#### SOURCE MATERIAL
+===+
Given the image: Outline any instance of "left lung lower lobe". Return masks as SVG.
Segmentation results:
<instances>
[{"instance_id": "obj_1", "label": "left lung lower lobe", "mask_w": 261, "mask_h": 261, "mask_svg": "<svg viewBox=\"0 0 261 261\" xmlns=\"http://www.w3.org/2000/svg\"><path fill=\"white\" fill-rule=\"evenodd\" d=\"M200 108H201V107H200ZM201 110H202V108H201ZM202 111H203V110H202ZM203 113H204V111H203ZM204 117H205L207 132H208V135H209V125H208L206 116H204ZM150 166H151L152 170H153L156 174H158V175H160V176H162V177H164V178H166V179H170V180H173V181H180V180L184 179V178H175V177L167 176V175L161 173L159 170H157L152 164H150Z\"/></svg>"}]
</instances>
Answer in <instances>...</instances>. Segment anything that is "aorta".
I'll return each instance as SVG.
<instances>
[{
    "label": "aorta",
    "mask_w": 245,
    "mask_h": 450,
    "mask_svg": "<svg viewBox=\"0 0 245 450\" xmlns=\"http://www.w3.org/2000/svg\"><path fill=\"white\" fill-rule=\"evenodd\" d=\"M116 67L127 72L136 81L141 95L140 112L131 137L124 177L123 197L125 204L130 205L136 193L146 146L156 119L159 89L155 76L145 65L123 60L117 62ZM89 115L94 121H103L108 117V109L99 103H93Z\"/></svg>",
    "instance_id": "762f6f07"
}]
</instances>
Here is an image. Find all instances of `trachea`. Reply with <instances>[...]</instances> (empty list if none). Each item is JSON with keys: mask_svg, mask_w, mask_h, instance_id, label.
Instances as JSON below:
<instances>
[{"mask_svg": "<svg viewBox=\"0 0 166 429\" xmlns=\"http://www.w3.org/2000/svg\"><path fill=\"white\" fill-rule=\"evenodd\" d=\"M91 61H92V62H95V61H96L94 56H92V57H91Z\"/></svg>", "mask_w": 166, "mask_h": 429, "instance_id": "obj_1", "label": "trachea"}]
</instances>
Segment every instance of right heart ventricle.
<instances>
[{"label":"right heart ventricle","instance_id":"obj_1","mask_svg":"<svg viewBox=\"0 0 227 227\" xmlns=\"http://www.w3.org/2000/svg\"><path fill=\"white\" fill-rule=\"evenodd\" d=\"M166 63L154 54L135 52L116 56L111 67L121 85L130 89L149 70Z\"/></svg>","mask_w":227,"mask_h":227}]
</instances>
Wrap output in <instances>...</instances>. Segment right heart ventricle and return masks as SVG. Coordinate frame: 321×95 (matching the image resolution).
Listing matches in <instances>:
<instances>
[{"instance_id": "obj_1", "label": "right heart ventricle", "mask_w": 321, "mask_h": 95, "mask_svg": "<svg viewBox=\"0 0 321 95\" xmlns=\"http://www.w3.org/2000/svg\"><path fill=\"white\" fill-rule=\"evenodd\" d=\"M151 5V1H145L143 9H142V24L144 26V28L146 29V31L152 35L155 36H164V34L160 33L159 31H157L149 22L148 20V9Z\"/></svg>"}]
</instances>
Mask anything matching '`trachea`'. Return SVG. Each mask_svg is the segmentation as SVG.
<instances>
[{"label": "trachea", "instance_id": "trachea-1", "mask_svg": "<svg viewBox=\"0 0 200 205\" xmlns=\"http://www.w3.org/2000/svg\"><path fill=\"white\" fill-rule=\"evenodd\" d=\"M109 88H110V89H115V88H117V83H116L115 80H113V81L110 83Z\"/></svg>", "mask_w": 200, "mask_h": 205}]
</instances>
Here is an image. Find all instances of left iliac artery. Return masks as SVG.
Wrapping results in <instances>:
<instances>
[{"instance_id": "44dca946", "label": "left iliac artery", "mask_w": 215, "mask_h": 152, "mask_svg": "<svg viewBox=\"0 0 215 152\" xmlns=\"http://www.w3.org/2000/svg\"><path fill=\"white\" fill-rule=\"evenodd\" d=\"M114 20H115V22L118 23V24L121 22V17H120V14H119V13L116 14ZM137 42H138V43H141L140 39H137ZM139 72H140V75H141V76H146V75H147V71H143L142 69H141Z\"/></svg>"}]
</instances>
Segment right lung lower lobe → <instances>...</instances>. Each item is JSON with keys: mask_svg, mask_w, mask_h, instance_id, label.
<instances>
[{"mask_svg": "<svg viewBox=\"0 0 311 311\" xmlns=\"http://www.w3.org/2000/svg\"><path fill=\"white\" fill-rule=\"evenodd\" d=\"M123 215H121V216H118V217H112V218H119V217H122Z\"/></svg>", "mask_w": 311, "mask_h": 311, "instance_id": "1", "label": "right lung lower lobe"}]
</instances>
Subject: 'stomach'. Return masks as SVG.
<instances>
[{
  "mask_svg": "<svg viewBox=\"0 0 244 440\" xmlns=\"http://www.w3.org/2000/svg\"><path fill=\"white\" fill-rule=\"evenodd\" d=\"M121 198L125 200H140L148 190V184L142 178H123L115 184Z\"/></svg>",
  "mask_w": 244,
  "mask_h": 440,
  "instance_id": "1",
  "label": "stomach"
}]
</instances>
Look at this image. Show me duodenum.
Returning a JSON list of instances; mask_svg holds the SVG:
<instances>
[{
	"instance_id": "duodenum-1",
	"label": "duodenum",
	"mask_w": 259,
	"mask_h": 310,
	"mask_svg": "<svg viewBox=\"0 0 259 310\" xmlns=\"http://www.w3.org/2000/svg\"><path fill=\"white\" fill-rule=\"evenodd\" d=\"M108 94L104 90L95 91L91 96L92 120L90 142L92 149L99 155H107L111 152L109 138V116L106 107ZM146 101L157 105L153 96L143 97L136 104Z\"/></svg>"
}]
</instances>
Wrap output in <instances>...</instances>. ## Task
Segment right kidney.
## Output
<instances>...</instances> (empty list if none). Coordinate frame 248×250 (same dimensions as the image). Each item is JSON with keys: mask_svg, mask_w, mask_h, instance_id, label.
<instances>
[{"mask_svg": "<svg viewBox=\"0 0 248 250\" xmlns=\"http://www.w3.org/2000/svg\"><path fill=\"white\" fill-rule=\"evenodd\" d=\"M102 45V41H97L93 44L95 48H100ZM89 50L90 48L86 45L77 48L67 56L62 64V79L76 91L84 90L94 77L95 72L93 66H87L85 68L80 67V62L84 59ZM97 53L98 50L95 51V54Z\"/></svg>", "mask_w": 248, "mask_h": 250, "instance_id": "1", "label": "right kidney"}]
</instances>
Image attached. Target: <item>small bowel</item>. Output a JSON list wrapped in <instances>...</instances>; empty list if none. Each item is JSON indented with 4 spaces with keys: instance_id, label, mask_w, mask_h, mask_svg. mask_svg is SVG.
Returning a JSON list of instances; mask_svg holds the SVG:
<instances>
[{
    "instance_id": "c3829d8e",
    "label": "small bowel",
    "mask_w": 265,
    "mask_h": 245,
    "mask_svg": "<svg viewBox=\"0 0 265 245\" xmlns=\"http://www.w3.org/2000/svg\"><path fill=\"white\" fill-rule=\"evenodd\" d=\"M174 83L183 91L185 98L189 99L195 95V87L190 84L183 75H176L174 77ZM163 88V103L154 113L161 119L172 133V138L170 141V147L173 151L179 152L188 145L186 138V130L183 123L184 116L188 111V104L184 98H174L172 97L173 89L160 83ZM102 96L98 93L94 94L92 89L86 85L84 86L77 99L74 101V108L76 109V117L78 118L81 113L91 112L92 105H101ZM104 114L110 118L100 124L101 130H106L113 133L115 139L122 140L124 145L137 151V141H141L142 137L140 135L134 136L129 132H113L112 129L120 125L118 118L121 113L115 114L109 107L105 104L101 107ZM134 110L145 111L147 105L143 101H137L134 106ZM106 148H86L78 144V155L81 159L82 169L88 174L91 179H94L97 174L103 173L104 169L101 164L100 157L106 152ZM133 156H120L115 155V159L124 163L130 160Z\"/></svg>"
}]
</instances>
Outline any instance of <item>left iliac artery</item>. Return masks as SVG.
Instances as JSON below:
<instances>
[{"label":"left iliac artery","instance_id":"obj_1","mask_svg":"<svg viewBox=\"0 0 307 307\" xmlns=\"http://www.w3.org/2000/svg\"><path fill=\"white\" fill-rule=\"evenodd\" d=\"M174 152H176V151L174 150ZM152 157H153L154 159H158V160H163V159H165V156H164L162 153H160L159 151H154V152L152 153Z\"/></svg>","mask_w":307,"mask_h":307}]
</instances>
+===+
#### YOUR TASK
The response should be an exact copy of the lines from the one with "Outline any instance of <item>left" through the end of the data, with no other text.

#### REPLY TO THE EXERCISE
Outline any instance of <item>left iliac artery</item>. Return masks as SVG.
Instances as JSON below:
<instances>
[{"label":"left iliac artery","instance_id":"obj_1","mask_svg":"<svg viewBox=\"0 0 307 307\" xmlns=\"http://www.w3.org/2000/svg\"><path fill=\"white\" fill-rule=\"evenodd\" d=\"M174 152H176V151L174 150ZM152 157H153L154 159H158V160H163V159H165V156H164L162 153H160L159 151H154V152L152 153Z\"/></svg>","mask_w":307,"mask_h":307}]
</instances>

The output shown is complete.